At What Age Should I Consider Long Term Care Planning?
by: Begley Admin
While everyone’s situation is different, in general, once you reach 50, you should start to think about long term care planning. According to recent studies, approximately 43 percent of all people will need long-term care at some point in their lives. The cost of this care in New Jersey and Pennsylvania is high, and rising at an alarming rate. For example, costs of care can range from $20 – $25 per hour or more for in-home care, and between $8,000 – $12,000 per month for nursing home care.
Medicare does not cover most long term care costs, meaning those in need of such care must either pay for it out-of-pocket, or rely on Medicaid. For families who have the assets, they must pay out-of-pocket for these expenses, unless they have a long-term care insurance policy, which is rare. Alternatively, families can employ a Medicaid planning strategy to limit the amount they need to pay before qualifying for Medicaid.
Most families will rely on Medicaid to cover the costs of long term care. However, because Medicaid is an income-based program, that imposes strict income and assets limits. However, when someone applies for Medicaid, Medicaid will review the last five years of transfers. If there are any prohibited transfers, this will delay eligibility, requiring they pay out-of-pocket until they are approved.
Given the five-year lookback period, it is imperative that families considering the need for long term care plan well in advance. If you wait too long, you may encounter a situation where you cannot legally transfer your assets without incurring an eligibility penalty.

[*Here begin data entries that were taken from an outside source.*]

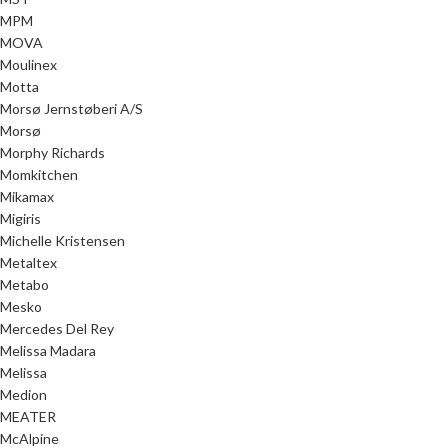
MPM
MOVA
Moulinex
Motta
Morsø Jernstøberi A/S
Morsø
Morphy Richards
Momkitchen
Mikamax
Migiris
Michelle Kristensen
Metaltex
Metabo
Mesko
Mercedes Del Rey
Melissa Madara
Melissa
Medion
MEATER
McAlpine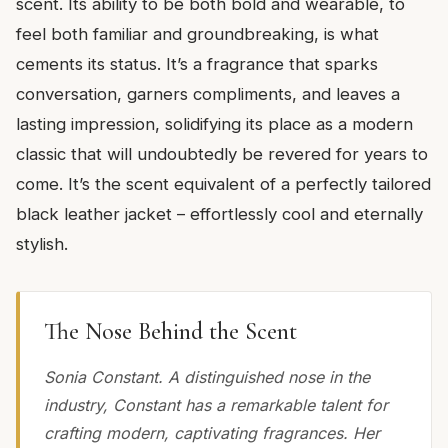
scent. Its ability to be both bold and wearable, to
feel both familiar and groundbreaking, is what
cements its status. It’s a fragrance that sparks
conversation, garners compliments, and leaves a
lasting impression, solidifying its place as a modern
classic that will undoubtedly be revered for years to
come. It’s the scent equivalent of a perfectly tailored
black leather jacket – effortlessly cool and eternally
stylish.
The Nose Behind the Scent
Sonia Constant. A distinguished nose in the
industry, Constant has a remarkable talent for
crafting modern, captivating fragrances. Her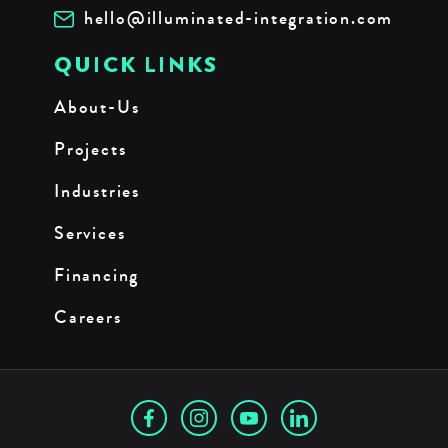
hello@illuminated-integration.com
QUICK LINKS
About-Us
Projects
Industries
Services
Financing
Careers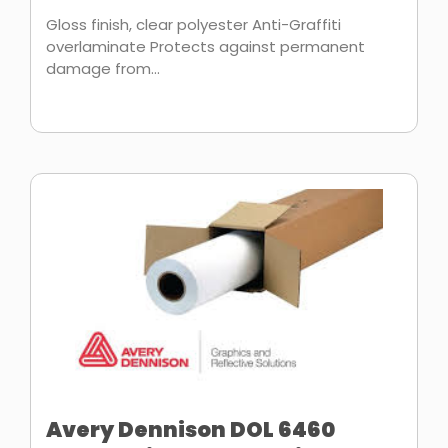
Gloss finish, clear polyester Anti-Graffiti
overlaminate Protects against permanent
damage from...
Avery Dennison DOL 6460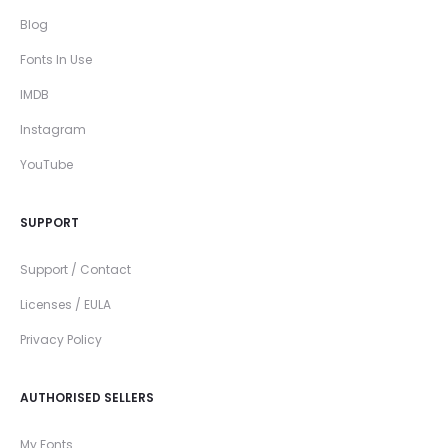
Blog
Fonts In Use
IMDB
Instagram
YouTube
SUPPORT
Support / Contact
Licenses / EULA
Privacy Policy
AUTHORISED SELLERS
My Fonts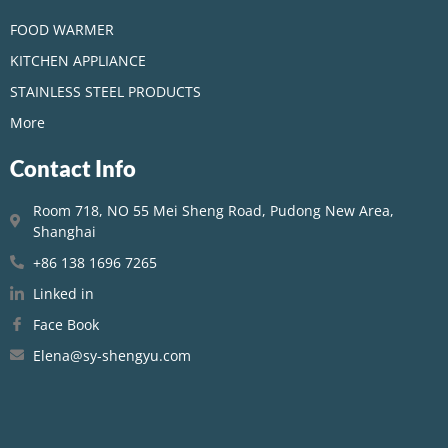
FOOD WARMER
KITCHEN APPLIANCE
STAINLESS STEEL PRODUCTS
More
Contact Info
Room 718, NO 55 Mei Sheng Road, Pudong New Area,
Shanghai
+86 138 1696 7265
Linked in
Face Book
Elena@sy-shengyu.com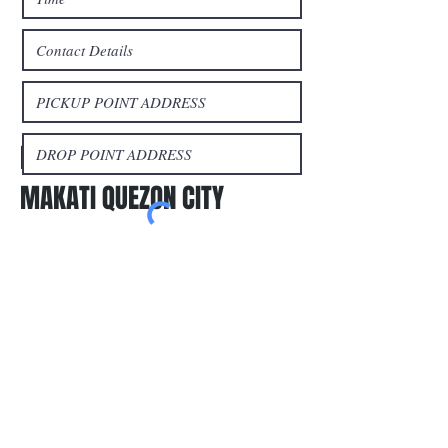
Book a trip
LIPAT BAHAY MANILA
MAKATI QUEZON CITY
Submit
Areas We Cover
Metro Manila:
Provincial Trips:
San Juan
Cainta
Olongapo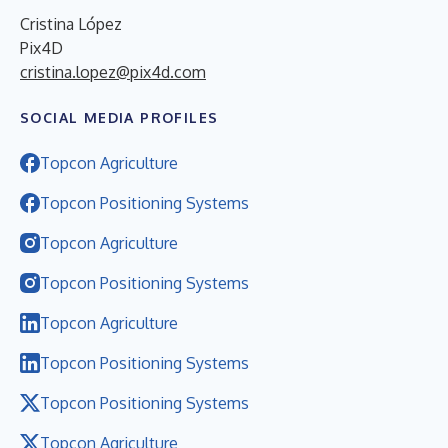
Cristina López
Pix4D
cristina.lopez@pix4d.com
SOCIAL MEDIA PROFILES
Topcon Agriculture
Topcon Positioning Systems
Topcon Agriculture
Topcon Positioning Systems
Topcon Agriculture
Topcon Positioning Systems
Topcon Positioning Systems
Topcon Agriculture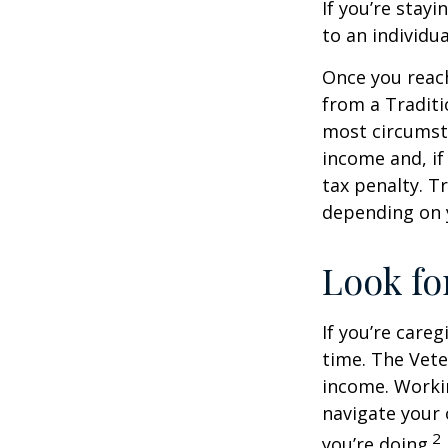
If you’re stay
to an individu
Once you reac
from a Traditi
most circumsta
income and, if
tax penalty. Tr
depending on 
Look fo
If you’re careg
time. The Vete
income. Workin
navigate your 
2
you’re doing.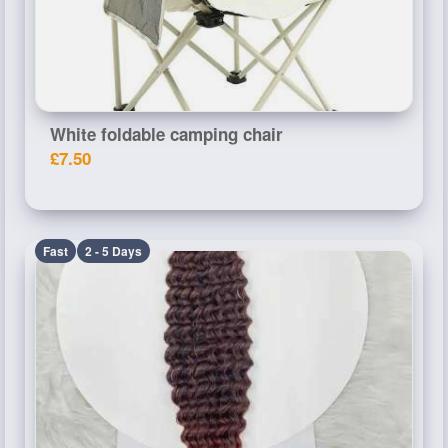
White foldable camping chair
£7.50
Fast
2 - 5 Days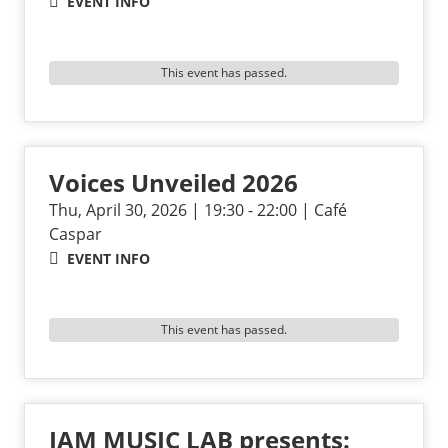
EVENT INFO
This event has passed.
Voices Unveiled 2026
Thu, April 30, 2026 | 19:30 - 22:00 | Café
Caspar
EVENT INFO
This event has passed.
JAM MUSIC LAB presents: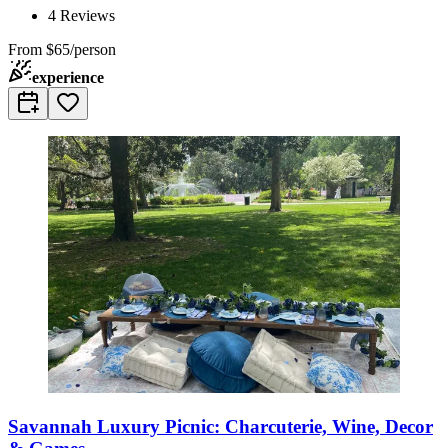
4
Reviews
From
$65/person
experience
Savannah Luxury Picnic: Charcuterie, Wine, Decor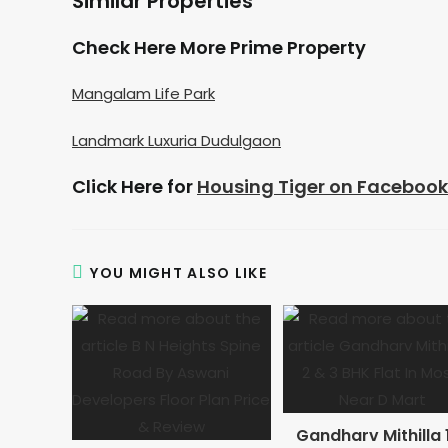
Similar Properties
Check Here More Prime Property
Mangalam Life Park
Landmark Luxuria Dudulgaon
Click Here for
Housing Tiger on Facebook
YOU MIGHT ALSO LIKE
Gandharv Mithilla 1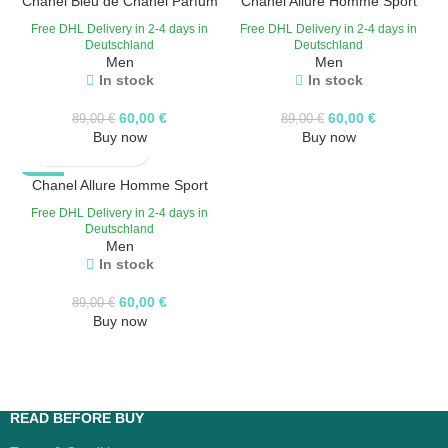
Chanel Bleu de Chanel Parfum
Chanel Allure Homme Sport
Eau de Toilette
HOT
Free DHL Delivery in 2-4 days in
Free DHL Delivery in 2-4 days in
Deutschland
Deutschland
Men
Men
In stock
In stock
60,00
€
60,00
€
89,00
€
89,00
€
Buy now
Buy now
-33%
Chanel Allure Homme Sport
Free DHL Delivery in 2-4 days in
Deutschland
Men
In stock
60,00
€
89,00
€
Buy now
READ BEFORE BUY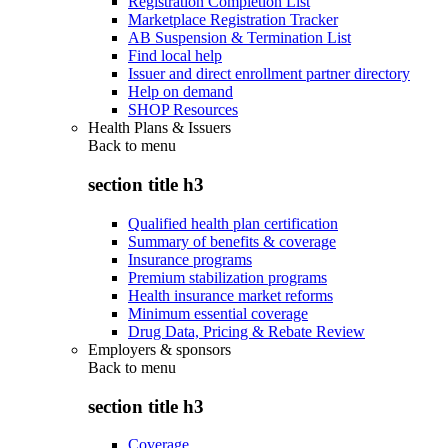
Registration Completion List
Marketplace Registration Tracker
AB Suspension & Termination List
Find local help
Issuer and direct enrollment partner directory
Help on demand
SHOP Resources
Health Plans & Issuers
Back to
menu
section title h3
Qualified health plan certification
Summary of benefits & coverage
Insurance programs
Premium stabilization programs
Health insurance market reforms
Minimum essential coverage
Drug Data, Pricing & Rebate Review
Employers & sponsors
Back to
menu
section title h3
Coverage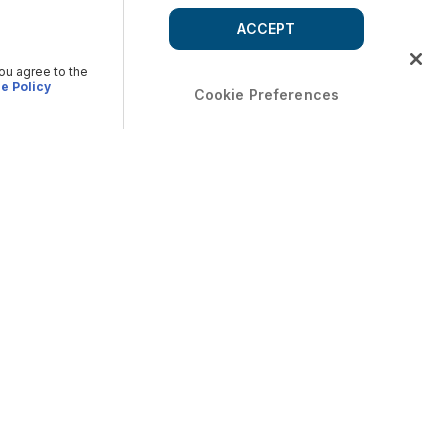
ACCEPT
you agree to the
e Policy
Cookie Preferences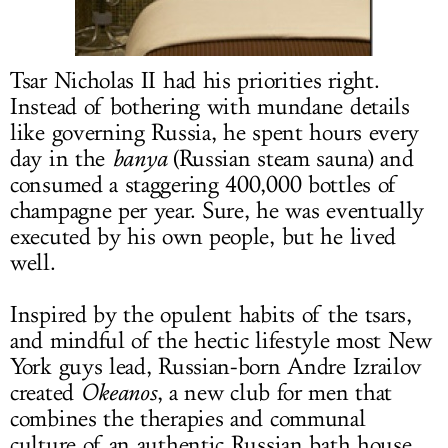
LOG IN
Tsar Nicholas II had his priorities right.
Instead of bothering with mundane details
like governing Russia, he spent hours every
day in the
banya
(Russian steam sauna) and
consumed a staggering 400,000 bottles of
champagne per year. Sure, he was eventually
executed by his own people, but he lived
well.
Inspired by the opulent habits of the tsars,
and mindful of the hectic lifestyle most New
York guys lead, Russian-born Andre Izrailov
created
Okeanos
, a new club for men that
combines the therapies and communal
culture of an authentic Russian bath house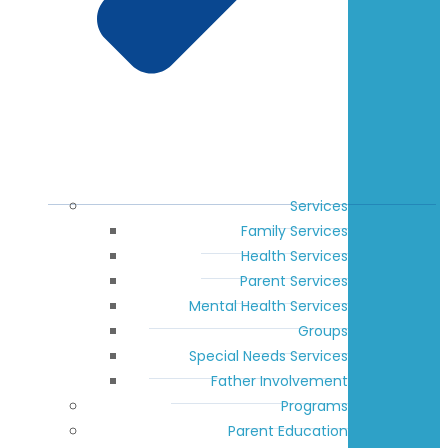
Services
Family Services
Health Services
Parent Services
Mental Health Services
Groups
Special Needs Services
Father Involvement
Programs
Parent Education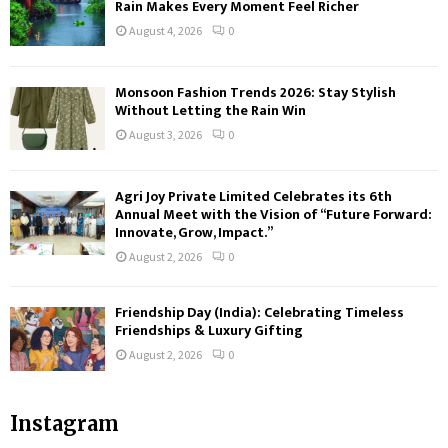
Rain Makes Every Moment Feel Richer
August 4, 2026
0
Monsoon Fashion Trends 2026: Stay Stylish
Without Letting the Rain Win
August 3, 2026
0
Agri Joy Private Limited Celebrates its 6th
Annual Meet with the Vision of “Future Forward:
Innovate, Grow, Impact.”
August 2, 2026
0
Friendship Day (India): Celebrating Timeless
Friendships & Luxury Gifting
August 2, 2026
0
Instagram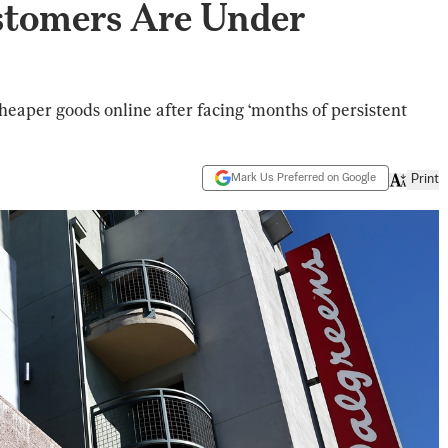
stomers Are Under
eaper goods online after facing ‘months of persistent
Mark Us Preferred on Google
Print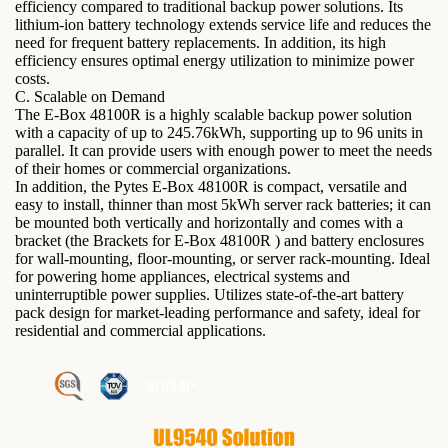
efficiency compared to traditional backup power solutions. Its
lithium-ion battery technology extends service life and reduces the
need for frequent battery replacements. In addition, its high
efficiency ensures optimal energy utilization to minimize power
costs.
C. Scalable on Demand
The E-Box 48100R is a highly scalable backup power solution
with a capacity of up to 245.76kWh, supporting up to 96 units in
parallel. It can provide users with enough power to meet the needs
of their homes or commercial organizations.
In addition, the Pytes E-Box 48100R is compact, versatile and
easy to install, thinner than most 5kWh server rack batteries; it can
be mounted both vertically and horizontally and comes with a
bracket (the Brackets for E-Box 48100R ) and battery enclosures
for wall-mounting, floor-mounting, or server rack-mounting. Ideal
for powering home appliances, electrical systems and
uninterruptible power supplies. Utilizes state-of-the-art battery
pack design for market-leading performance and safety, ideal for
residential and commercial applications.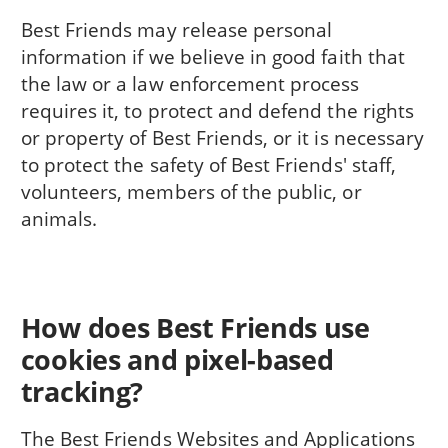
Best Friends may release personal
information if we believe in good faith that
the law or a law enforcement process
requires it, to protect and defend the rights
or property of Best Friends, or it is necessary
to protect the safety of Best Friends' staff,
volunteers, members of the public, or
animals.
How does Best Friends use
cookies and pixel-based
tracking?
The Best Friends Websites and Applications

With enough time, there are effective Medicaid planning strategies families can use to limit the amount of long term care expenses they are responsible for. However, even those with ample time to plan should meet with an experienced New Jersey estate planning lawyer.
For example, one of the more common Medicaid planning mistakes involves transferring a home to a loved one, usually a child, outside of the five-year lookback period. While, on its face, this may seem like a good way to protect a home from the Medicaid spend-down provision, families can encounter a variety of problems. For example, if the family member receiving the home owes money to creditors, they could come after the home.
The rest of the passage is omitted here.